From Mike Nott: For crawling in PHP I have always used the fantastic cURL.
My curl single-threaded function: function singlethread_crawl($url) { $agent = "Mozilla/4.0 (compatible; MSIE 6.0; Windows NT 5.1)"; $ch = curl_init(); curl_setopt($ch, CURLOPT_NOSIGNAL, 1); curl_setopt($ch, CURLOPT_NOPROGRESS, 1); curl_setopt($ch, CURLOPT_FAILONERROR, 1); [...]

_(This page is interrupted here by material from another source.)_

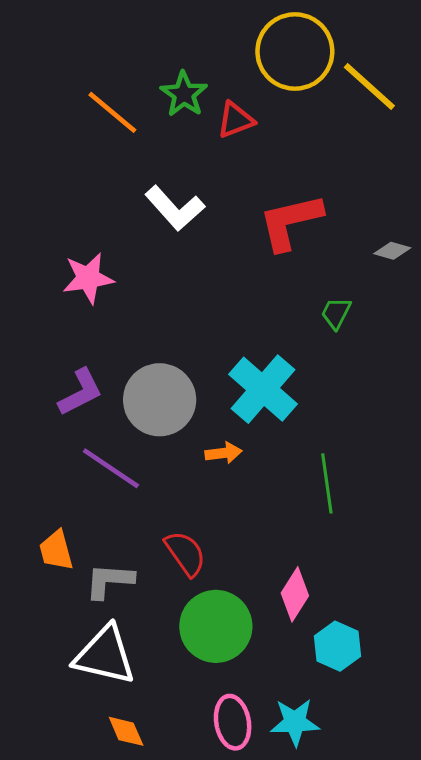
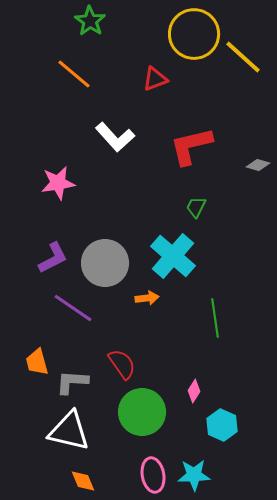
green star: (184, 94) -> (90, 21), moved
green trapezoid: (336, 313) -> (196, 207), moved
pink diamond: (295, 594) -> (194, 391), size x0.7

For crawling in PHP I have always used the fantastic cURL.
My curl single-threaded function:
function singlethread_crawl($url)
{
$agent = "Mozilla/4.0 (compatible; MSIE 6.0; Windows NT 5.1)";
$ch = curl_init();
curl_setopt($ch, CURLOPT_NOSIGNAL, 1);
curl_setopt($ch, CURLOPT_NOPROGRESS, 1);
curl_setopt($ch, CURLOPT_FAILONERROR, 1);
curl_setopt($ch, CURLOPT_URL, $url);
curl_setopt($ch, CURLOPT_USERAGENT, $agent);
curl_setopt($ch, CURLOPT_SSL_VERIFYPEER, 0);
curl_setopt($ch, CURLOPT_FOLLOWLOCATION, 1);
curl_setopt($ch, CURLOPT_MAXREDIRS, 1);
curl_setopt($ch, CURLOPT_TIMEOUT, 5);
curl_setopt($ch, CURLOPT_RETURNTRANSFER, 1);
$html = curl_exec($ch);
curl_close ($ch);
return $html;
}
My curl multi-threaded function:
function multithread_crawl($urls, $timeout, $verbose)
{
$agent = "Mozilla/4.0 (compatible; MSIE 6.0; Windows NT 5.1)";
$mh = curl_multi_init();
foreach ($urls as $i => $url)
{
$conn[$i] = curl_init($url);
curl_setopt($conn[$i], CURLOPT_RETURNTRANSFER, 1);
curl_setopt($conn[$i], CURLOPT_NOSIGNAL, 1);
curl_setopt($conn[$i], CURLOPT_NOPROGRESS, 1);
curl_setopt($conn[$i], CURLOPT_FAILONERROR, 1);
curl_setopt($conn[$i], CURLOPT_URL, $url);
curl_setopt($conn[$i], CURLOPT_USERAGENT, $agent);
curl_setopt($conn[$i], CURLOPT_SSL_VERIFYPEER, 0);
curl_setopt($conn[$i], CURLOPT_FOLLOWLOCATION, 1);
curl_setopt($conn[$i], CURLOPT_MAXREDIRS, 1);
curl_setopt($conn[$i], CURLOPT_TIMEOUT, $timeout);
curl_multi_add_handle ($mh, $conn[$i]);
}
do
{
$mrc = curl_multi_exec($mh, $active);
}
while ($mrc == CURLM_CALL_MULTI_PERFORM);
while ($active and $mrc == CURLM_OK)
{
if (curl_multi_select($mh) != -1)
{
do
{
$mrc = curl_multi_exec($mh, $active);
}
while ($mrc == CURLM_CALL_MULTI_PERFORM);
}
}
if ($mrc != CURLM_OK)
{
print "Curl multi read error $mrc\n";
}
$res = array();
$e = 0;
foreach ($urls as $i => $url)
{
if (($err = curl_error($conn[$i])) == '')
{
$res[$i]=curl_multi_getcontent($conn[$i]);
}
else
{
if ($verbose == "yes"){
echo "error: ".$url." (".$err.")\n";
}else{
$e++;
}
}
curl_multi_remove_handle($mh,$conn[$i]);
curl_close($conn[$i]);
}
curl_multi_close($mh);
$s = count($urls)-$e;
if ($verbose == "no"){
echo "errors ".$e." | success ".$s."\n";
}
return $res;
}
However there are some annoyances in curl - the main one for me being that you can't pass variables to the write_function,
curl_setopt($conn[$i], CURLOPT_WRITEFUNCTION, myfunction);
which makes it useless for updating rows etc in a db (you can use curl_getinfo to get the url so do a lookup - but that is pretty backwards). This means that the crawling is not even close to being truely multithreaded as you have to wait for all urls to finish before working with the data.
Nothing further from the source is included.